Moi, Nicolas Boytier (16)

En ce dimanche 1er Mars  j’enregistre un désistement de plainte dans une tragique affaire. Anne Catherine Le Roy, veuve de Louis Durand, commis pour la garde et culture des arbres, plantes et avenues du château de Tillemont à Montreuil, en sa nouvelle demeure, une baraque sur le chemin de l’Epine à Montreuil, se désiste de sa plainte du 13 Décembre, de sa déposition et de l’addition d’information en laquelle son dit mari a reçu une blessure et en est mort. L’accident était arrivé dans la rue Saint Séverin à Paris par la voiture de Barthélémy Vallet, charretier à Paris, rue La Barrière de Reuilly, faubourg Saint Antoine, duquel accident il résulta plusieurs fractures et de nombreuses plaies à la tête et sur tout le corps. La veuve Durand est une grande femme brune et sèche, aux ongles usés et salis par le travail. La pauvre femme s’est fortement endettée auprès du chirurgien à cause des soins nécessaires à son défunt mari. Il y eut aussi les frais de l’inhumation, du curé pour les messes dites pour le repos du défunt, pour payer le luminaire (cierges, huile pour la veillée), de la carillonneuse pour avoir fait retentir les cloches, des fossoyeurs pour l’enterrement e tla mise en bière et du repas d’enterrement. Elle a du hypothéquer tous ses biens meubles pour payer.

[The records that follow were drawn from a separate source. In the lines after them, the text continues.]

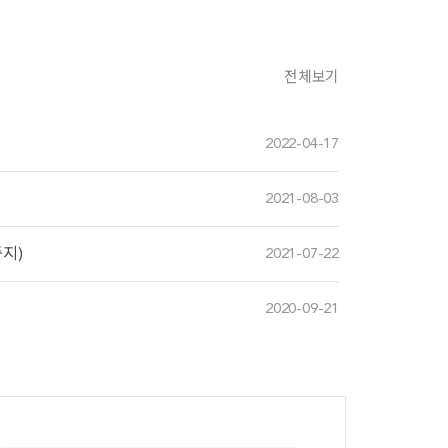
전체보기
2022-04-17
2021-08-03
중지)
2021-07-22
2020-09-21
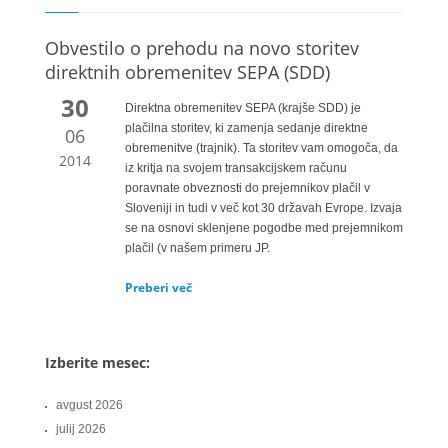
Obvestilo o prehodu na novo storitev
direktnih obremenitev SEPA (SDD)
30
Direktna obremenitev SEPA (krajše SDD) je
plačilna storitev, ki zamenja sedanje direktne
06
obremenitve (trajnik). Ta storitev vam omogoča, da
2014
iz kritja na svojem transakcijskem računu
poravnate obveznosti do prejemnikov plačil v
Sloveniji in tudi v več kot 30 državah Evrope. Izvaja
se na osnovi sklenjene pogodbe med prejemnikom
plačil (v našem primeru JP.
Preberi več
Izberite mesec:
avgust 2026
julij 2026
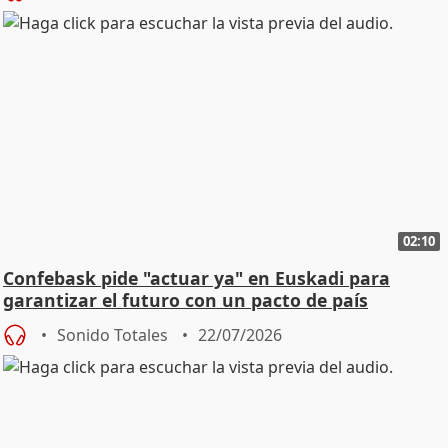
02:10
Confebask pide "actuar ya" en Euskadi para
garantizar el futuro con un pacto de país
Sonido Totales
22/07/2026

« Paris, mes enfants, ou notre village ; mais plutôt Paris que notre village »

Nicolas Rétif de la Bretonne « La vie de mon père »

 
La proximité entre Montreuil et le faubourg Saint Antoine a entraîné le développement de liens économiques très étroits entre les habitants de Montreuil et ceux du faubourg. C’est dans ce faubourg que les montreuillois vont vendre leurs produits, la plupart des bourgeois de Paris et des rentiers avec lesquels ils traitent (pour un bail ou pour une rente) résident dans le même faubourg. Aussi, lorsqu’un Montreuillois va vivre à Paris, c’est logiquement dans ce faubourg qu’on l’y retrouve. Ce quartier ressemble d’ailleurs un peu à notre village grâce aux vignes, aux marais à légumes et aux arbres fruitiers qui jalonnent les chemins tels que le cours de Vincennes, surtout dans sa partie sud qui est peu construite. On y voit des cabanes et des cahutes qui longent des jardiniers. C’est un faubourg actif et assez riche qui propose de nombreuses activités aux marchands et aussi aux ouvriers qui peuvent être employés dans trois manufactures (dont la manufacture royale des glaces).